FOR ACCUSED: B.S. DLAMINI

FOR CROWN: T.N. SIMELANE



JUDGEMENT

23rd SEPTEMBER, 2008



[1] It is common cause that the Applicant appeared in the Magistrate's court on a criminal charge and was warned to appear again on the 23rd July 2008, but on this day he did not turn up in court whilst his attorney did. The attorney did not have any explanation about the absence of his client and rather candidly informed that court that the Applicant was being dishonest to him. He threatened to withdraw his services.


[2] The Crown successfully applied for a warrant for the arrest of the Applicant following his non appearance.



[3] On the 30th July, 2008 the Applicant appeared in court on his own as the warrant of his apprehension had not yet been executed. He was not asked at all about his non appearance on the 23rd July 2008 but after some preliminary questions germaine to this application the court ruled that the applicant

"... has to be kept in custody whilst the court inspects Books of record at Fincorp. [He] has to be present since a warrant of arrest was issued and he was never arrested. Today he has resurfaced without a reasonable explanation to secure financial interest of complainant. ...Bail is forfeited by court"

I do not know what is meant by the last phrase in the penultimate sentence - "to secure financial interest of complainant." What is clear though is that the Applicant had made an undertaking to reimburse the complainant the monies that were the subject of the criminal charge and had informed the court that he had applied for a loan from Fincorp in order for him to make the repayment to the complainant.

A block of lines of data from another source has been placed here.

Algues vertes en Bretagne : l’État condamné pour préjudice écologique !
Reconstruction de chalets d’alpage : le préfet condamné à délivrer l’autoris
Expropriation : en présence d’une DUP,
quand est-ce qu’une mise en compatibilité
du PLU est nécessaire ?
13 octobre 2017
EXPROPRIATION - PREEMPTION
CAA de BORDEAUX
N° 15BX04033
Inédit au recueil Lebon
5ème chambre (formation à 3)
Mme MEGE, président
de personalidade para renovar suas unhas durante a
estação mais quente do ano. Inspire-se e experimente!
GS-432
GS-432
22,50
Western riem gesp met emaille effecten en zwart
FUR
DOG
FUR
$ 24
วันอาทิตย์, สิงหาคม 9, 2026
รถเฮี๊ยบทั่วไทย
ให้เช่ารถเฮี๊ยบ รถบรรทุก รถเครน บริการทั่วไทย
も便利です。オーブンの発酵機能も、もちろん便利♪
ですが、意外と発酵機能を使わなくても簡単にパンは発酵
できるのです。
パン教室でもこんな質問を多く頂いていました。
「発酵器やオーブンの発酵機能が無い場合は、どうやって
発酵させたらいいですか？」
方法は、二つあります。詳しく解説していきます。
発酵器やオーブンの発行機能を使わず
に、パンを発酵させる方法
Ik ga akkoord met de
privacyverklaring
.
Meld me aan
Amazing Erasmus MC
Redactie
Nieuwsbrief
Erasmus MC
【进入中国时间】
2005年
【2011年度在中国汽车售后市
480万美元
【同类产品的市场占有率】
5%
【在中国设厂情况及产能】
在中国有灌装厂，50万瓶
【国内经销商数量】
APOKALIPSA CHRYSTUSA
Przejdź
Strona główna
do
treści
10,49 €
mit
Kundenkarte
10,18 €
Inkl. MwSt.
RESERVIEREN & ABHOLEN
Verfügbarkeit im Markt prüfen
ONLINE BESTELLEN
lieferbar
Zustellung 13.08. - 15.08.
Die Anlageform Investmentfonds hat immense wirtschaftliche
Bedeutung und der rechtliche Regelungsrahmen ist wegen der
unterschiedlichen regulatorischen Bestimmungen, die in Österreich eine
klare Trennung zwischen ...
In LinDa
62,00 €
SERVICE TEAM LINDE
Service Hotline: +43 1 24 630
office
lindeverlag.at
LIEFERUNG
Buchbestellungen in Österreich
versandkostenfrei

[4] The Applicant has applied to this court on an urgent basis for an order reviewing and or setting aside the Magistrate's decision of the 30/7/2008 remanding him into custody. He complains that this order is "wrongful, unlawful and irregular - [as] no fresh charge of contempt of court had been preferred against me and that I was out on bail for the charges I am presently facing." The Applicant further avers in his papers that the crown did not apply for the estreatment of his bail deposit. This is obviously incorrect as the record clearly shows that such an application was made by the Public Prosecutor. What is significant in this regard though is that the Applicant was not heard on the issue at all. He was also, as stated above, not asked to explain his failure to attend court on the 23rd July 2008.



[5] The order effectively withdrawing the bail granted to the Applicant has adverse consequences on him inasmuch as it not only resulted in a forfeiture of the bail deposit but also took away his liberty and condemned him to jail pending the finalization of his trial. He should have been heard on both counts. As a general rule, and this is in keeping with the audi alteram partem rule; bail may not be withdrawn or estreated, for whatever reason, without the Accused being afforded the chance to be heard on the issue. The normal procedure is that the court orders the provisional estreatment of bail when the warrant for the apprehension of the accused is granted. In an application for bail the court will always lean in favour of the liberty of an accused and therefore the court will not lightly withdrew bail once granted, thus the need for a proper inquiry to determine what is in the best interests of justice. The estreatment is provisional because an inquiry has not been concluded to determine whether or not the forfeiture should be made. (See S v Cronje 1983 (3) SA 739 (W). In South Africa the position is regulated by Section 67 of the Criminal Procedure Act 51/1977). The inquiry will of necessity involve the Accused being heard on the matter. This was not done in this case and the learned Magistrate was, with due respect, in error in failing to do so and the forfeiture order is set aside.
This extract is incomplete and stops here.